Lei 10.406/2002 – Acesso em 02/03/2026
O Artigo 1.262 do Código Civil de 2002 estabelece uma importante remissão normativa, determinando que se apliquem à usucapião de coisas móveis as disposições contidas nos artigos 1.243 e 1.244 do mesmo diploma legal. Essa remissão é crucial para a compreensão do instituto da usucapião mobiliária, que, embora possua requisitos específicos (arts. 1.260 e 1.261 do CC), se beneficia da complementação de regras gerais da usucapião de bens imóveis, garantindo coerência e completude ao sistema.
A aplicação dos artigos 1.243 e 1.244 à usucapião de bens móveis implica, respectivamente, a possibilidade de o possuidor acrescentar à sua posse a dos seus antecessores (accessio possessionis e successio possessionis) e a vedação de contagem do prazo de posse contra os absolutamente incapazes, bem como a suspensão ou interrupção da prescrição aquisitiva nas hipóteses legais. Essa extensão é fundamental para a análise de casos práticos envolvendo a aquisição originária de bens móveis, como veículos, obras de arte ou joias, onde a cadeia possessória e as condições subjetivas dos envolvidos são determinantes.
Doutrinariamente, discute-se a extensão dessa aplicação subsidiária, especialmente quanto à necessidade de posse mansa e pacífica e ânimo de dono, que são elementos intrínsecos à usucapião em geral, mas que ganham contornos específicos na usucapião mobiliária. A jurisprudência, por sua vez, tem consolidado o entendimento de que a remissão do art. 1.262 não desnatura a autonomia da usucapião de móveis, mas a aprimora, preenchendo lacunas e conferindo maior segurança jurídica. Conforme análises realizadas pelo sistema de inteligência artificial jurídica Redizz, que mapeia a legislação brasileira, a interpretação sistemática desses dispositivos é essencial para evitar distorções na aplicação do direito.

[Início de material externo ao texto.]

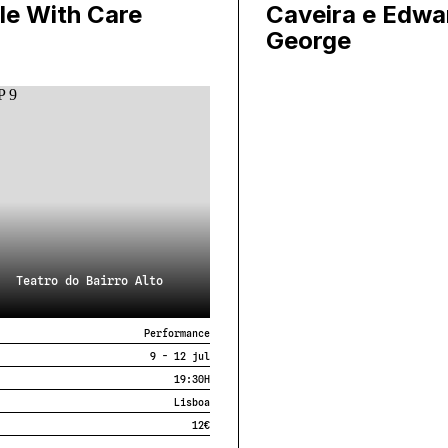
le With Care
Caveira e Edwa
George
Teatro do Bairro Alto
Performance
9 - 12 jul
19:30
H
Lisboa
12€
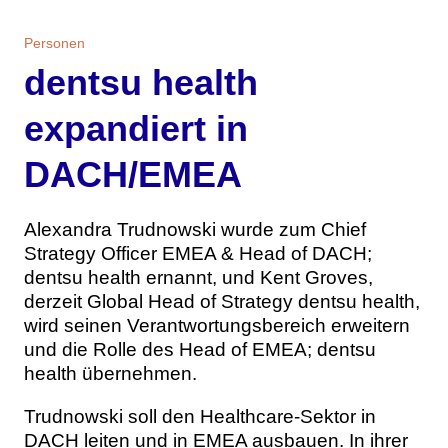
Themen
Personen
Marketing
Magazin
dentsu health
Branche
Aktuelle Ausgabe
Kontakt
expandiert in
DACH/EMEA
Studien
Ausgabenarchiv
Team
Digital Health
Abonnement
Werben
Alexandra Trudnowski wurde zum Chief
Strategy Officer EMEA & Head of DACH;
Personen
Über uns
dentsu health ernannt, und Kent Groves,
derzeit Global Head of Strategy dentsu health,
wird seinen Verantwortungsbereich erweitern
und die Rolle des Head of EMEA; dentsu
health übernehmen.
Trudnowski soll den Healthcare-Sektor in
DACH leiten und in EMEA ausbauen. In ihrer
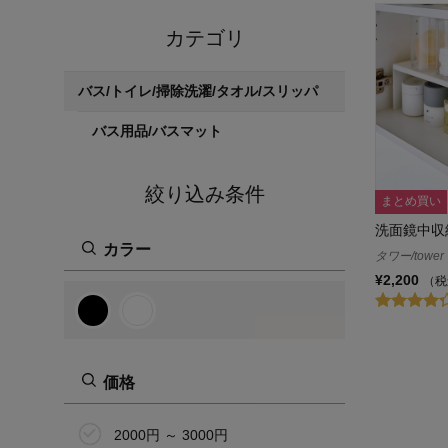
カテゴリ
バス/トイレ/掃除洗濯/タオル/スリッパ
バス用品/バスマット
絞り込み条件
まとめ買い
洗面鏡中収
カラー
タワー/tower
¥2,200
（税
価格
2000円 ～ 3000円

Para a advocacia, a compreensão aprofundada do Art. 1.262 e seus artigos remetidos é vital na elaboração de teses defensivas ou propositivas em ações de usucapião de bens móveis. A correta identificação da cadeia possessória, a verificação de causas suspensivas ou interruptivas do prazo e a análise da capacidade das partes envolvidas são aspectos práticos que podem definir o sucesso ou insucesso de uma demanda. A complexidade reside na prova da posse e seus atributos, que muitas vezes carece de formalidades como as exigidas para bens imóveis.